O projeto de Ms. Flanagan é atemorizante (produzir, escrever e interpretar um texto assim), mas o fato é que ela consegue costurar todas essas figuras femininas numa colcha-de-retalhos em que cada pedaço revela coisas novas dos livros, do escritor, do papel que essas mulheres tiveram em sua vida. Principalmente Nora, a mulher com quem Joyce manteve um casamento tumultuado mas leal até o dia em que morreu, uma mulher não-intelectual, pragmática, irônica, que não lia os livros do marido mas o defendia na-porrada se preciso fosse. 
 
De Nora Barnacle, dizia o amigo de Joyce, Frank Budgen (James Joyce and the Making of Ulysses, Indiana University Press, 1960) 
 
Mrs. Joyce tem uma presença impositiva, mas o que mais impressiona as pessoas de suas relações é a sua absoluta independência. Seus julgamentos a respeito das pessoas e das coisas são sempre rápidos e diretos, e procedem de uma escala de valores inteiramente pessoal, que não imita nem se dobra a ninguém. (Cap. II, trad. BT) 



(Fionnula Flanagan, como "Molly Bloom")


Fionnula Flanagan é uma camaleoa diante da câmera, pulando de personagem em personagem com metamorfoses e coerência. E nos deixa imaginando como seria (im)possível fazer no palco, em tempo real, essa gincana de reencarnações. O filme tem como subtítulo “An Erotic Masterpiece”, e teve problemas com a censura (tal como o livro), até porque reconstitui as cenas de masturbação, do urinol, etc. 
 
 
4
Bloom, de Sean Walsh (2003)
https://www.ulysses.ie/watch
 

Também pode ser vista em streaming esta adaptação do romance dirigida por Sean Walsh. É interessante ver esse filme em paralelo com a adaptação de Joseph Strick, porque cada diretor visualiza as cenas à sua maneira, mas ainda assim vê-se uma convergência que resulta da leitura atenta do livro, em ambos os casos. 
 
Walsh é um diretor mais pragmático, menos conceitual do que Joseph Strick.
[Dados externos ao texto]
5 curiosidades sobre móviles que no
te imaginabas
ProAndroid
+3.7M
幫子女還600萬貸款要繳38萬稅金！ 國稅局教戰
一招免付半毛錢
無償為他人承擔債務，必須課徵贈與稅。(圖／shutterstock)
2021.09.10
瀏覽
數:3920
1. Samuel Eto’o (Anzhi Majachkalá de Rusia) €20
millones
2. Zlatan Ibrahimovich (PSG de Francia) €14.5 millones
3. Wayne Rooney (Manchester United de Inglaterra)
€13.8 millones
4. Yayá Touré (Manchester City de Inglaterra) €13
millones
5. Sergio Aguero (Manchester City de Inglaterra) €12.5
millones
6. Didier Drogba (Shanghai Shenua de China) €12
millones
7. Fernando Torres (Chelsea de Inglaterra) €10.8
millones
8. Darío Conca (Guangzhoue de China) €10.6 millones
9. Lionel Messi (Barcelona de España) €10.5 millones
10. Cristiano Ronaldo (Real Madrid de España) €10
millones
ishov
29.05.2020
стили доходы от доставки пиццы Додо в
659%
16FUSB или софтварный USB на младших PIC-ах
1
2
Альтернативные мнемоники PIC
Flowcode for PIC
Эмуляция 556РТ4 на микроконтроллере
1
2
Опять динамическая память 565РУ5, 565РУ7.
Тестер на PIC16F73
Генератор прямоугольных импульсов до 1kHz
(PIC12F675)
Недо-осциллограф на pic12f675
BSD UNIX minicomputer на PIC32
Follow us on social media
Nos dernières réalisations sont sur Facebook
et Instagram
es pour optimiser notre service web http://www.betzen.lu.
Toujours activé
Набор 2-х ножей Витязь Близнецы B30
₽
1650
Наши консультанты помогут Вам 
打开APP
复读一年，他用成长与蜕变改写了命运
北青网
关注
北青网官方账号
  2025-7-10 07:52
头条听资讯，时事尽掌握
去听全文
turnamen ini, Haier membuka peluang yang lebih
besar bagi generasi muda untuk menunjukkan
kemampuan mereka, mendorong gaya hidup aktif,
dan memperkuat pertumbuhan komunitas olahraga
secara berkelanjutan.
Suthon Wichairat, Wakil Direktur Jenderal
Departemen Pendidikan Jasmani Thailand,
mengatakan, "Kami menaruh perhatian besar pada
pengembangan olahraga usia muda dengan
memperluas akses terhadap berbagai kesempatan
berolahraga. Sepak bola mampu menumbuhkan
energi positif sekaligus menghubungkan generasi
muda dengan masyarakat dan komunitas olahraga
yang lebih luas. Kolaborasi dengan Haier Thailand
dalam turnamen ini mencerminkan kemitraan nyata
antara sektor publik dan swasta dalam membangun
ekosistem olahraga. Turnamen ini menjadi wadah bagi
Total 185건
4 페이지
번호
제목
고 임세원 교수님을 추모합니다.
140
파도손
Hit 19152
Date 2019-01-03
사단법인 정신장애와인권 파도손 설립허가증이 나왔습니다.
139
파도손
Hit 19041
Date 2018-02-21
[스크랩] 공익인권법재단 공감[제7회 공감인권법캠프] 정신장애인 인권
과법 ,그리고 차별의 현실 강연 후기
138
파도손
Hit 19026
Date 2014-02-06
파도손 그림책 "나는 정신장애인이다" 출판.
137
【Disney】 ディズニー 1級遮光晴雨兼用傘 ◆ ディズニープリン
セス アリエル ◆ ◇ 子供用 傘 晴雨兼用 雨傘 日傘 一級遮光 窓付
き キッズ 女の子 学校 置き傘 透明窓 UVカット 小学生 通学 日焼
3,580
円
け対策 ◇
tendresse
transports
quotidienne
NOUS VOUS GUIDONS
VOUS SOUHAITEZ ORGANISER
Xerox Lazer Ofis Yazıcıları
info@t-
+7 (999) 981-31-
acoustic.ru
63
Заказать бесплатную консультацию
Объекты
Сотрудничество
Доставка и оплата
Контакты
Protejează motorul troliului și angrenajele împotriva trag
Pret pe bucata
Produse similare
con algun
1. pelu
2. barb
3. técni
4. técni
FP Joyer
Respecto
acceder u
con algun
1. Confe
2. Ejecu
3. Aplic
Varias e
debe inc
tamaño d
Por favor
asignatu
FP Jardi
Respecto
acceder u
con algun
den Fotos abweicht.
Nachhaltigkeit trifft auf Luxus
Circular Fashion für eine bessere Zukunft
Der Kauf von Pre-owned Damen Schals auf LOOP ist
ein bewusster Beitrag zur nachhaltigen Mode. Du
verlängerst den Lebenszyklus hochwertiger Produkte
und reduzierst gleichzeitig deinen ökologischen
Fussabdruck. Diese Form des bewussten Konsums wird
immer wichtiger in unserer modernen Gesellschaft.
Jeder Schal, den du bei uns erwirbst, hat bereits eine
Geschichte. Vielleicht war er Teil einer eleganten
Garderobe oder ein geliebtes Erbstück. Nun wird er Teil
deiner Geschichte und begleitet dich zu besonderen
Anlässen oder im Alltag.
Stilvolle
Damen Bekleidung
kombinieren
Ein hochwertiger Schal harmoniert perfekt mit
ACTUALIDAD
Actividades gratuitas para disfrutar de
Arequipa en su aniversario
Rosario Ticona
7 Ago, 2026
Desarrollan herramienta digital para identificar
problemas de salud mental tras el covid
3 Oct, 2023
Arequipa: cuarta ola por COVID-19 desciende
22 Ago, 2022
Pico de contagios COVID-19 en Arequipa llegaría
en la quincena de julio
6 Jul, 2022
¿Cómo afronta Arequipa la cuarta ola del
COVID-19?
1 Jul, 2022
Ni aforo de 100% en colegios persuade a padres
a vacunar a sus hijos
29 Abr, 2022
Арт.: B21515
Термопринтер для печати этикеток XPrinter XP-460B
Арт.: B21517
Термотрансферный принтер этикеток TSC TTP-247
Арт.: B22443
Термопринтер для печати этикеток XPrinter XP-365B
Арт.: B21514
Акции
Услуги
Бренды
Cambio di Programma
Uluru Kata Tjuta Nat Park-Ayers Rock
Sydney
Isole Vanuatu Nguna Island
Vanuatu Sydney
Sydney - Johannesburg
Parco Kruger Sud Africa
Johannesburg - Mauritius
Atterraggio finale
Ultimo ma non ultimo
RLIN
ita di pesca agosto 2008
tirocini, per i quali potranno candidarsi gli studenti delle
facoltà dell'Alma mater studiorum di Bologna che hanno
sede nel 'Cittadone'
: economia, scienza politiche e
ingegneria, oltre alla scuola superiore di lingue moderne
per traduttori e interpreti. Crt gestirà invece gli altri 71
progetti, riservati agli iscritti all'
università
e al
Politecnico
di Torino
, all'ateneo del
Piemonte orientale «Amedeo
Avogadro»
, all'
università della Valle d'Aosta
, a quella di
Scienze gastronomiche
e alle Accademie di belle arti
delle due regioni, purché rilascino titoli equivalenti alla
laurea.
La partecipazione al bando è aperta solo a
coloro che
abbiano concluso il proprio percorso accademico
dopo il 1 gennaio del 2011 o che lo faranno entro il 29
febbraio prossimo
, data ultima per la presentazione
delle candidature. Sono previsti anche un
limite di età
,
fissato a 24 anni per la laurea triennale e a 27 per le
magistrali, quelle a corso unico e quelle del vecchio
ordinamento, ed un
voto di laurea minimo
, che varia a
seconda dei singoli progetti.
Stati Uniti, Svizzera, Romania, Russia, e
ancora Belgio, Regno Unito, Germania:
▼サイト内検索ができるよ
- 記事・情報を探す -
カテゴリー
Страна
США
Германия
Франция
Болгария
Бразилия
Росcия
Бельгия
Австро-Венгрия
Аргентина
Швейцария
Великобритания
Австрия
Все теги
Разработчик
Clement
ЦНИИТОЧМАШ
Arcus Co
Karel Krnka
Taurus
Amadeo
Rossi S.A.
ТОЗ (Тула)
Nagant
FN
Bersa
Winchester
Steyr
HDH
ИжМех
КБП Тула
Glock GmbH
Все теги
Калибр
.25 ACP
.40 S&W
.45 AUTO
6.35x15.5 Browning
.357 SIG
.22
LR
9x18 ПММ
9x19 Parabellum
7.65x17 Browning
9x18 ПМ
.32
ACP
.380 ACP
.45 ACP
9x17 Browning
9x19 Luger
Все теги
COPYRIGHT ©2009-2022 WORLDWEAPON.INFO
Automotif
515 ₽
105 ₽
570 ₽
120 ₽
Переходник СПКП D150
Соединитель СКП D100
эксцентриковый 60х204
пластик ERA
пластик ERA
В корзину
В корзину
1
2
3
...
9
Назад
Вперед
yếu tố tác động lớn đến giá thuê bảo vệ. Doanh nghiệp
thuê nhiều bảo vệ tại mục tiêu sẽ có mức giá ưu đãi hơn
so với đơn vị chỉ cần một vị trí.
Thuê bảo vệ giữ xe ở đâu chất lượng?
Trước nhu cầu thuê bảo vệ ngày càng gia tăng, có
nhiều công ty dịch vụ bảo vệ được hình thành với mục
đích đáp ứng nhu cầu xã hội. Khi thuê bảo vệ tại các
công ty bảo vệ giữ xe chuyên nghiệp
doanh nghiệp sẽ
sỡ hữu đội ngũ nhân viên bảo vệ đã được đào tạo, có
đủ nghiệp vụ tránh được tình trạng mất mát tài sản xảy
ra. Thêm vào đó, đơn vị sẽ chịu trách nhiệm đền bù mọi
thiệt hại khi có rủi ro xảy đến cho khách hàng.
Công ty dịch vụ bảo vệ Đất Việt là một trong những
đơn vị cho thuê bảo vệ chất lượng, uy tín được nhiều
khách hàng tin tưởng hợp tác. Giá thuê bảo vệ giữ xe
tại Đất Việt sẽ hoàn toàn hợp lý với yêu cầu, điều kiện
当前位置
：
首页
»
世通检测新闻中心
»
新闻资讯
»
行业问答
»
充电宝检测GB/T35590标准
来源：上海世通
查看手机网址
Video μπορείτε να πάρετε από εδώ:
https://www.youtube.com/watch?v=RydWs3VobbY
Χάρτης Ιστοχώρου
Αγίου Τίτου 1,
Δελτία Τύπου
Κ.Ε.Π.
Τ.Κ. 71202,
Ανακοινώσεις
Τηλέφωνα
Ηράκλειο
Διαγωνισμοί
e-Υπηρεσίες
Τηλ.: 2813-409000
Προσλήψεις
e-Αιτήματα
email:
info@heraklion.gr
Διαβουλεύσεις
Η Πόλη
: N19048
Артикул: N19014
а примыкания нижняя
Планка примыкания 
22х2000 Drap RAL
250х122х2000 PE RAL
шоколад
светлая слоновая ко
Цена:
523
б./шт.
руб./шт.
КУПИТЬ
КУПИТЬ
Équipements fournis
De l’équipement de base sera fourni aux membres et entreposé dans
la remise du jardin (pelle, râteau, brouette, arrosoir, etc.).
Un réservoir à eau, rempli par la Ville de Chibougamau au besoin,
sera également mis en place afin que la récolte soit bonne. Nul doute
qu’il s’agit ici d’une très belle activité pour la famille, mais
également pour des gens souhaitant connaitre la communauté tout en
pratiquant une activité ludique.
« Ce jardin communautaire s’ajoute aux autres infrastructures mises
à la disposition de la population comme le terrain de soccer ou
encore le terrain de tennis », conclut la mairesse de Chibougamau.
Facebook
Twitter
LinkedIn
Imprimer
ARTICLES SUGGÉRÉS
Seu objetivo declarado não é fazer uma obra-prima a partir de outra obra-prima, mas transformar um livro tido como inacessível numa história audio-visual que qualquer um pode acompanhar. 
 
Esta matéria do The Guardian mostra algumas qualidades e limitações do filme, e transcreve as declarações de Sean Walsh a respeito: 
https://www.theguardian.com/film/2003/nov/23/classics.books
 
 
***
 
“Precisamos mesmo disso tudo para ler um simples livro?”, pergunta alguém. Eu diria que sim, precisamos (ou pelo menos EU preciso), porque não se trata de cumprir a tarefa de ler um romance, dar um suspiro de alívio, e riscar aquele título na lista das obrigações. Um grande livro é para ser frequentado. 
 
“O Ulisses é para todo mundo?” Não, não é. Nenhum livro é para todo mundo. Isso vale tanto para o Ulisses quanto para Brás Cubas, O Pequeno Príncipe, as Memórias de Sherlock Holmes, A Rosa do Povo, Catatau, Meu Pé de Laranja Lima. Cada livro tem seu público. Escolha seus livros, e deixe o resto em paz. 
 
Entre outras coisas, Ulisses é feito (penso eu) para quem tem paixão pela palavra, mania, doença pela palavra. É curioso perceber que nem todo mundo tem isso, e mesmo muitos grandes intelectuais, escritores, poetas, cientistas sociais, não têm. Gostam das idéias, de preferências as idéias grandiosas, vastas, importantes. Usam a palavra como usam o dinheiro: por uma mera convenção social. 
 
Joyce tinha adicção pela palavra. Edmund Wilson observa com agudeza (O Castelo de Axel, trad. José Paulo Paes): 
 
O livro se torna muito mais compreensível a literatos do que a pessoas desprovidas de “mentalidade verbal”, pessoas cujas mentes não engendram palavras em resposta a sensações, emoções e pensamentos. 
 
Já acompanhei nas redes sociais discussões curiosas entre pessoas que “têm uma vozinha (ou várias) falando na cabeça o tempo todo” e pessoas que confessam só recorrer à verbalização quando precisam falar ou escrever algo. Bem – eu sou do primeiro tipo, e aposto meu Dicionário Houaiss que James Joyce também era assim; e não só ele, como Guimarães Rosa, Lewis Carroll, Jessier Quirino e Jacques Lacan. 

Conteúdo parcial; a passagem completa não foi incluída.